Hi Chao,
Matrices FFTW_X_temp, FFTW_Y_temp, and FFTW_Z_temp
serve as temporary storage for data in the complex domain at various places of the code.
Any time I want to take FFT of something, I need to store the result somewhere. I usually need to take FFTs of three different spatial components, e.g. ux, uy, uz calculate duxdx, dyuduy, duzdz, so that’s why I need three temporary matrices. In the special case of pressure, I don’t need to take FFT of pressure 3 times, as the result will always be the same. That’s why I do so only once and store the result in FFT_X_temp
. That’s the first line of Compute_ddx_kappa_fft_p()
.
However, when I multiply the FFT(p) with ddx/ddy/ddz and kappa I get 3 different results. Thus I need two more temporary matrices and store the output in FFT_X_temp, FFT_Y_temp and FFT_Z_temp in order to take the inverse FFT to calculate ux, uy, uz.

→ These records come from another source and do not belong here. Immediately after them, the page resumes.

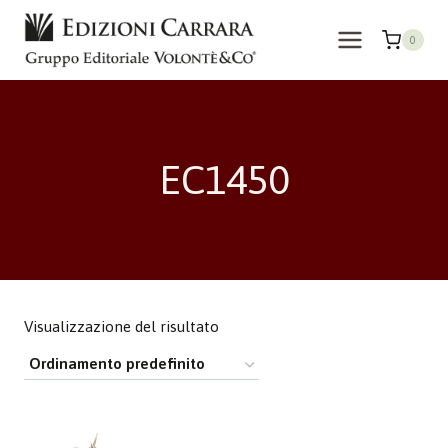
Salta
al
0
contenuto
EC1450
Visualizzazione del risultato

Let’s dismantle the Matlab code for this part (the C++ code follows the MATLAB):
% calculate ux, uy and uz at the next time step using dp/dx, dp/dy and
% dp/dz at the current time step
ux_sgx = bsxfun(@times, pml_x_sgx, ...
bsxfun(@times, pml_x_sgx, ux_sgx) ...
- dt./rho0_sgx .* real(ifftn( ...
bsxfun(@times, ddx_k_shift_pos, kappa .* p_k) )));
uy_sgy = bsxfun(@times, pml_y_sgy, ...
bsxfun(@times, pml_y_sgy, uy_sgy) ...
- dt./rho0_sgy .* real(ifftn( ...
bsxfun(@times, ddy_k_shift_pos, kappa .* p_k) )));
uz_sgz = bsxfun(@times, pml_z_sgz, ...
bsxfun(@times, pml_z_sgz, uz_sgz) ...
- dt./rho0_sgz .* real(ifftn( ...
bsxfun(@times, ddz_k_shift_pos, kappa .* p_k) )));
In order to save computational resources I calculate all of these statements simultaneously (kappa and p_k are the same think in all 3 statements).
1) We take fft(p) and store the result in p_k
. (in the C code this isFFT_X_temp
)
2) We calculate
a. bsxfun(@times, ddx_k_shift_pos, kappa .* p_k)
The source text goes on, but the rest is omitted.